Le premier facteur reste la crise créée par les Mayi Mayi « Bakata Katanga ». Cette situation est plus visible dans la partie sud-est du territoire (Kahongo, Kishale, Mpiana et Shamwana), zone la plus touchée par les incendies des maisons, tueries et autres exactions.

Le second facteur est le conflit communautaire, notamment entre les pygmées et les Luba dans le nord-est de Manono. A l’origine de ce conflit, l’incendie suivie de l’attaque par les Mayi Mayi « Bakata Katanga », en fin mai 2013, de deux localités voisines situées sur l’axe Kiambi – Nyunzu, dans le Territoire de Manono. Plusieurs violations graves des droits de l’homme ont été commises lors de ces deux attaques. A Lwela, par exemple, 18 femmes enceintes et un enfant auraient été brulés vifs par ces combattants et environ 200 maisons ont été incendiées. Selon certains humanitaires œuvrant dans la zone, cette attaque avait ciblé particulièrement les pygmées pour les « punir » de leur appartenance à des groupes d’autodéfense. Plusieurs autres habitants de la communauté Luba ont été également blessés par balles et flèches.

Pendant que des efforts sont consentis par le gouvernement congolais et les acteurs de protection pour mettre en place des mesures de pacification, ce conflit ne cesse de prendre des ampleurs inquiétantes. Depuis avril 2014, une recrudescence de violence s’observe entre ces deux peuples, surtout sur l’axe Lwaba -Mukebo (environ 185 km de Manono). Le récent incident date du 03 juin dernier où des affrontements ont opposé les pygmées au Luba à Lwaba, à près de 150 km de Manono. 18 personnes ont trouvé la mort lors de cette attaque, et plusieurs autres se sont déplacées dans les villages environnants.

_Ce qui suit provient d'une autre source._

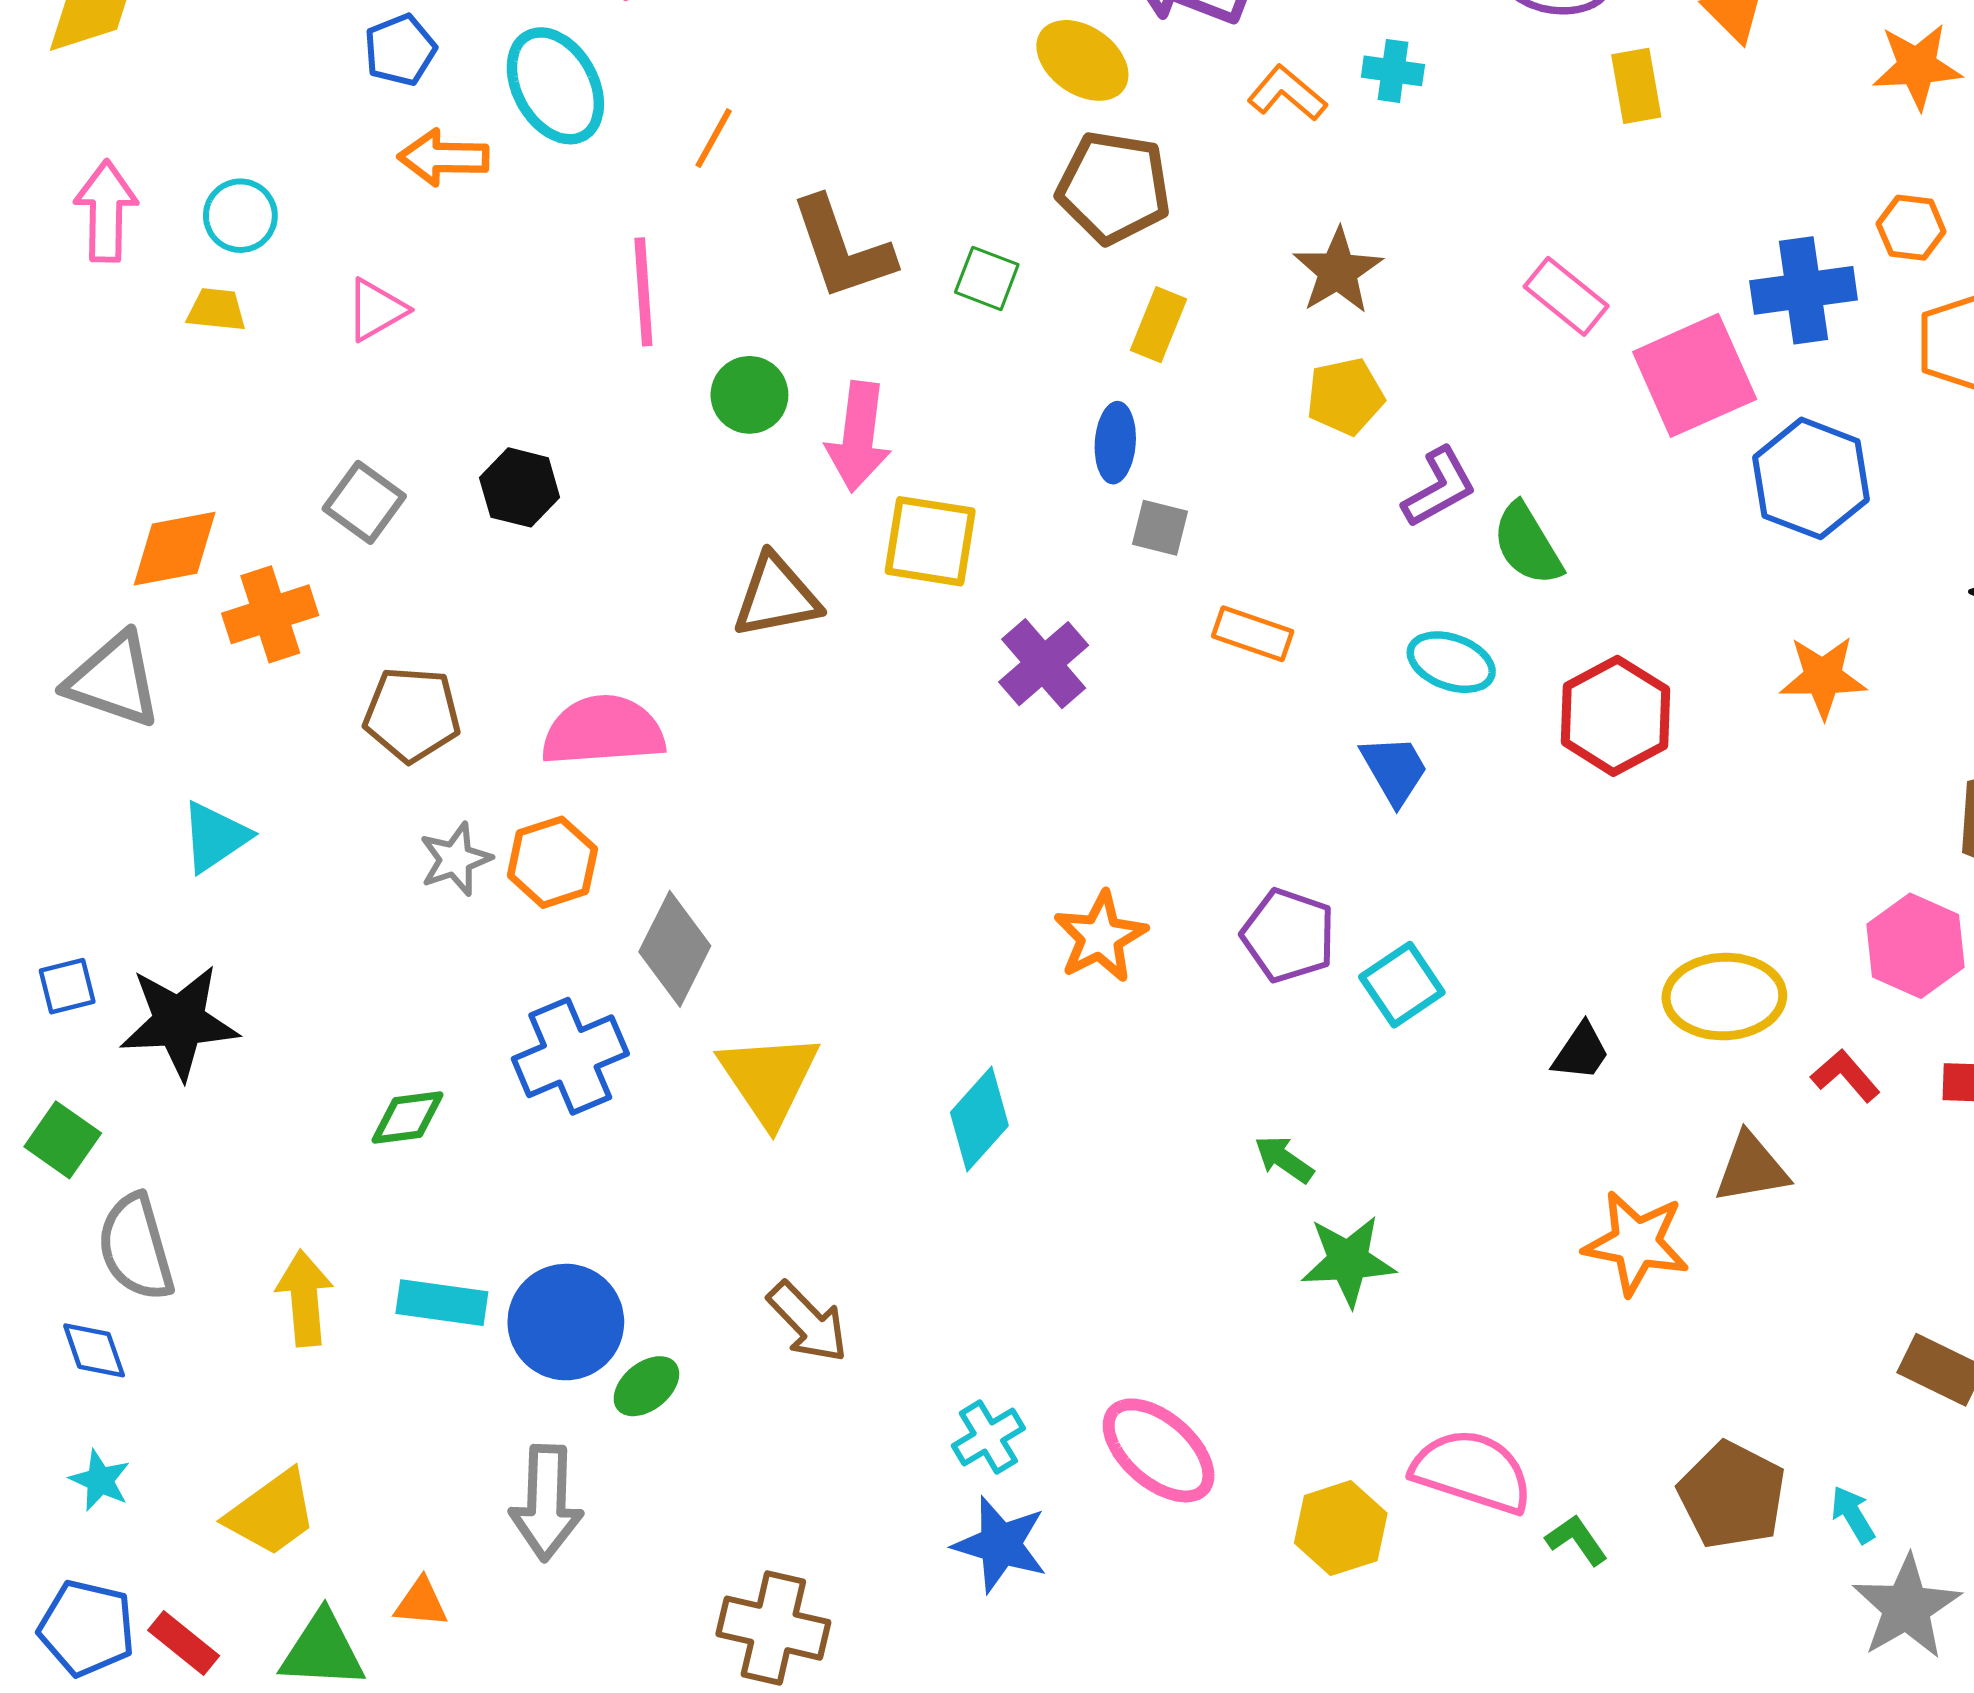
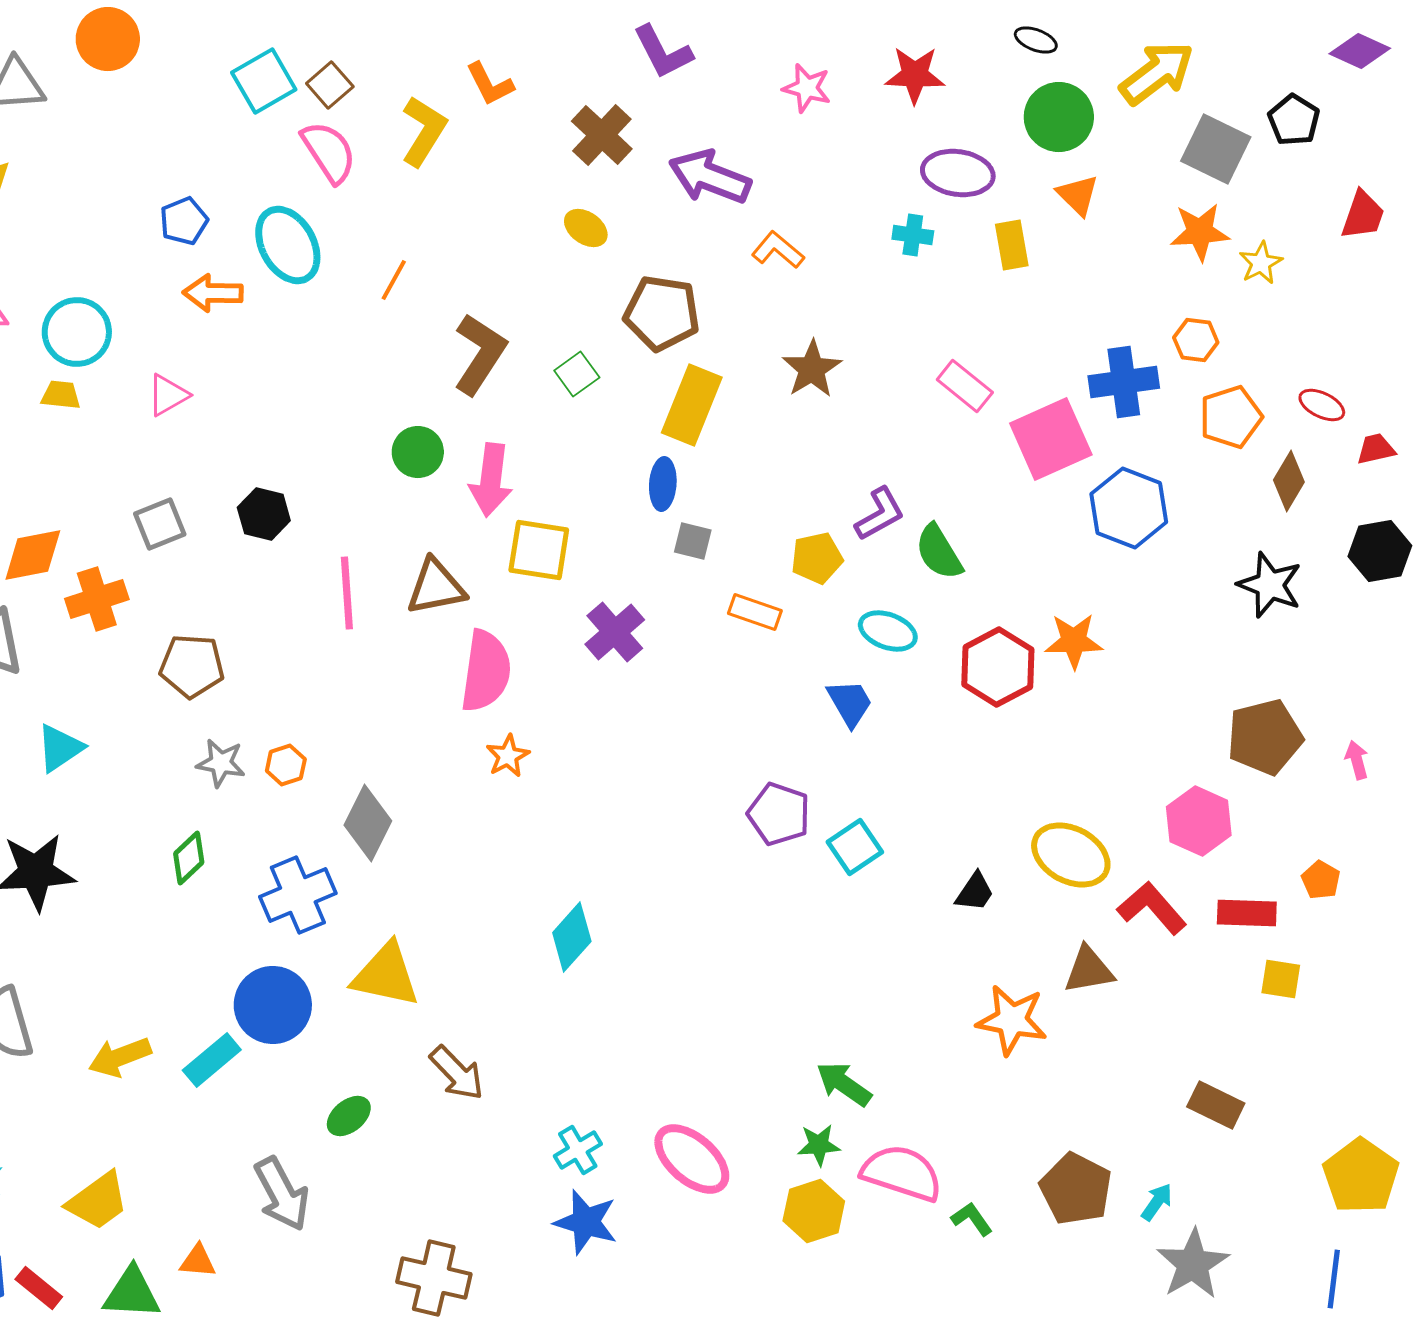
yellow ellipse: (1082, 60) -> (586, 228), moved, size x0.7
cyan cross: (1393, 71) -> (913, 235), moved
cyan circle: (240, 216) -> (77, 332), size x1.4
brown L-shape: (842, 249) -> (480, 354), turned -128
green square: (987, 278) -> (577, 374), turned 33
pink line: (643, 292) -> (347, 593), moved
yellow rectangle: (1159, 325) -> (692, 405), size x1.6
yellow pentagon: (1345, 396) -> (817, 558), moved
gray square: (364, 502) -> (160, 524), turned 32
orange star: (1823, 677) -> (1074, 641), moved
pink semicircle: (603, 731) -> (486, 671), moved, turned 102
gray star: (455, 859) -> (221, 763), turned 30
orange hexagon: (552, 862) -> (286, 765), size x0.7
orange star: (1100, 937) -> (508, 756), moved, size x0.7
yellow ellipse: (1724, 997) -> (1071, 855), turned 30
red L-shape: (1845, 1076) -> (1152, 908), size x1.5
yellow triangle: (769, 1079) -> (386, 975), moved, turned -44
green diamond: (408, 1117) -> (189, 858), moved, turned -36
green arrow: (1284, 1159) -> (844, 1084), moved, size x1.4
green star: (1348, 1261) -> (819, 1145), moved, size x0.7
yellow arrow: (305, 1298) -> (120, 1057), turned -106
cyan rectangle: (442, 1303) -> (212, 1060), turned -48
blue circle: (566, 1322) -> (273, 1005), moved
gray arrow: (546, 1503) -> (282, 1194), turned -30
cyan arrow: (1853, 1515) -> (1157, 1202), turned 66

Le dernier facteur, qui se greffe aux deux précités, demeure les tracasseries commises par les éléments des Forces armées congolaises (FARDC) et de la Police nationale congolaise (PNC) à l’endroit des populations civiles. Les exemples de tels cas sont légions, fréquemment rapportés par les organisations spécialisées dans la protection.

Cette insécurité grandissante observée accroit les besoins des populations, contraintes de se déplacer de façon cyclique. Ainsi, au 31 mai, plus de 74 300 personnes étaient déplacées dans le territoire, il y a six mois, ce chiffre se situait à 46 000.